Testing Common Lisp

Sat Jan 2, 2016

Given that I'm on vacation, I'm obviously back to writing mostly Common Lisp rather than mostly Ruby. Although, admittedly, mostly for tiny puzzle-style things. I wanted to use prove and cl-quickcheck to do some light automated testing, and found the experience a bit clunkier than expected.

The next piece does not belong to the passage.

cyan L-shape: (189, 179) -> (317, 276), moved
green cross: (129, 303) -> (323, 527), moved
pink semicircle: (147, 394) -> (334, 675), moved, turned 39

So, I did something about it.

The Aim

What I'd like to be able to write is something like

(a-suite
 (is (+ 1 2) 3 "Addition works")
 (is (+ 3 3 3 6) 15 "Addition works on more than two numbers")
 (is (+ -1 -1 -1) -3 "Addition works on negative numbers")
 (is (+ -1 2) 1 "Addition works on negative and positive numbers together")

 (qchecks
  (for-all ((a a-number) (b a-number))
    (is= (+ a b) (+ b a)))
  "Addition is commutative"))

and have it represent a proper prove suite that checks some manually specified properties, along with some fuzzed proerties via quickcheck. And that't exactly what you can do with test-utils.

TEST-UTILS> (a-suite
 (is (+ 1 2) 3 "Addition works")
 (is (+ 3 3 3 6) 15 "Addition works on more than two numbers")
 (is (+ -1 -1 -1) -3 "Addition works on negative numbers")
 (is (+ -1 2) 1 "Addition works on negative and positive numbers together")

 (qchecks
  (for-all ((a a-number) (b a-number))
    (is= (+ a b) (+ b a)))
  "Addition is commutative"))
1..5

  ✓ Addition works
  ✓ Addition works on more than two numbers
  ✓ Addition works on negative numbers
  ✓ Addition works on negative and positive numbers together
  ✓ Addition is commutative

✓ 5 tests completed (4ms)
T
TEST-UTILS>

Of course, it's important to have decent error reporting too.

TEST-UTILS> (a-suite
 (is (- 1 2) -1 "Subtraction works")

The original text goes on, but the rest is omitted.